The details of the Boot and Nichols essays are different, but the blaring subtext is the same. That subtext is, "These people changed their minds, and are therefore objective and trustworthy." Boot and Nichols are given large platforms to discuss their switch not so much because they're right, but precisely because they were wrong. They fulfill the dream of media bipartisanship. They experienced doubt, they gathered evidence, they reevaluated and reconsidered. They were unreasonable, and became reasonable. You present opinions from both sides, and the best opinions eventually win. That's how the public sphere is supposed to work.
Unfortunately, that isn't how the public sphere works. Sometimes, people change their minds. But if evidence and arguments were going to sink the Republican Party, it would’ve been sunk years ago. As Boot points out, the GOP has been the party of racism, conspiracy theories, and lies for decades. Willie Horton, birther conspiracy theories, hysteria about Acorn—Kavanaugh was involved in spreading lies that the Clintons were involved in killing Vince Foster back in the 1990s. Trump said the soft stuff slightly louder, but not much louder. If Boot and Nichols hadn't heard it before, it's because they weren't listening.
It's nice that they're listening now. But the fact that they're seen as having more moral authority as former Republicans than they would as Democrats or leftists remains a problem. It really is the same genre as the dispatch from Trump country after all. The people who are seen as most important, the people whose opinions matter most, are white conservatives. Do they love Trump? Do they hate him? We need to listen to them, for they are the heart of America, and it’s our job to try to win them back.

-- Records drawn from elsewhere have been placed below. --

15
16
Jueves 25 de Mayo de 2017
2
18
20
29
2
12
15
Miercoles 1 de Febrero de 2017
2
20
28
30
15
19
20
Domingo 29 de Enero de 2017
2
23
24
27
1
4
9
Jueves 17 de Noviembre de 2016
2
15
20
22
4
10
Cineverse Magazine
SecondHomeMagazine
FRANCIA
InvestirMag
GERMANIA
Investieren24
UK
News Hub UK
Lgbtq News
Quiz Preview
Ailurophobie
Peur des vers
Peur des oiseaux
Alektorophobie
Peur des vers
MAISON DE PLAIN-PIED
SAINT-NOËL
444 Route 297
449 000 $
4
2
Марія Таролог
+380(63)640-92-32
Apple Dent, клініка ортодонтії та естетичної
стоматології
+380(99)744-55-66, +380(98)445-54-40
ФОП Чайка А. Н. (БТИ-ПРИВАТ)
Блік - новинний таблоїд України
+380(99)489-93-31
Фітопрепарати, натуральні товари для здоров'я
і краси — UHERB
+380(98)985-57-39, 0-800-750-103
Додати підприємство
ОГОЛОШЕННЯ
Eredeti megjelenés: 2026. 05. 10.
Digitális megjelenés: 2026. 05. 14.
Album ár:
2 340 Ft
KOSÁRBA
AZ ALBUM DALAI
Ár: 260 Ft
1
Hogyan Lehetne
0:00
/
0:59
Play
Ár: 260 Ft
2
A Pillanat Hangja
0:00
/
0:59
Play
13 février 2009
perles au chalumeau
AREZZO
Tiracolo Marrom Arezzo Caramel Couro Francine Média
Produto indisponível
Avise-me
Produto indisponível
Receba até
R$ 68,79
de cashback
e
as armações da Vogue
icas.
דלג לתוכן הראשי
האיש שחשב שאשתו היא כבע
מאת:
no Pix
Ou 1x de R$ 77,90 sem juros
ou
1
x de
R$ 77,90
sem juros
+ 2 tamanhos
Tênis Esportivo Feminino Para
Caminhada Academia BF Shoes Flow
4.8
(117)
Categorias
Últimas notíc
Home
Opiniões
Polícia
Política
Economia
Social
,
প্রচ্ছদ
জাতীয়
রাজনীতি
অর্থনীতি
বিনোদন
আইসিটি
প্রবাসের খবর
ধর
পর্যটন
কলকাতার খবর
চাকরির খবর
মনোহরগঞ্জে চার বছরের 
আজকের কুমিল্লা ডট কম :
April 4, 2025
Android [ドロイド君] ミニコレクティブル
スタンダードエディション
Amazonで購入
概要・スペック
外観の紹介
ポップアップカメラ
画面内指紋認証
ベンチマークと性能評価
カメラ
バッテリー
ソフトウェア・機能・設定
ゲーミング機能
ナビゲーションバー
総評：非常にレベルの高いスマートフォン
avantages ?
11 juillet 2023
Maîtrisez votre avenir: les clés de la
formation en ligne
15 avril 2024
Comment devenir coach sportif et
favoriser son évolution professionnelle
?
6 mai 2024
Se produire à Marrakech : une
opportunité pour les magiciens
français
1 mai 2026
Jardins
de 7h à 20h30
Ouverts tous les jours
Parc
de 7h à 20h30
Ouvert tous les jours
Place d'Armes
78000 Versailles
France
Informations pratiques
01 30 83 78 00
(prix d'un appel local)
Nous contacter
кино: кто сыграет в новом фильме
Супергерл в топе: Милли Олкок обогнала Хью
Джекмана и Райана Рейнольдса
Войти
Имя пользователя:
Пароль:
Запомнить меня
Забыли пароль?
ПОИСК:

Maybe at this stage it's time to listen to someone else. There are lots of people who’ve been opposed to the Republicans for a long time. Mazie Hirono's career as a Democrat goes back a long time; her thoughts on the Republican Party seem likely to be more insightful than Nichols'. Boot notes that various people told him that Barry Goldwater was a really frightening racist radical, but he didn't believe them until recently. Why not pay more attention to the people who got to the right conclusion quickly, rather than to slowpokes like Boot?
It's fine that some people finally figured out that obvious evils are obvious evils. But they’re less trustworthy than those who have been saying so all along. Black people, feminists, hippies—they were all right when people like Boot and Nichols were still running cover for racists and authoritarians. Give them the op-eds to write about why they always knew, and what we should do next.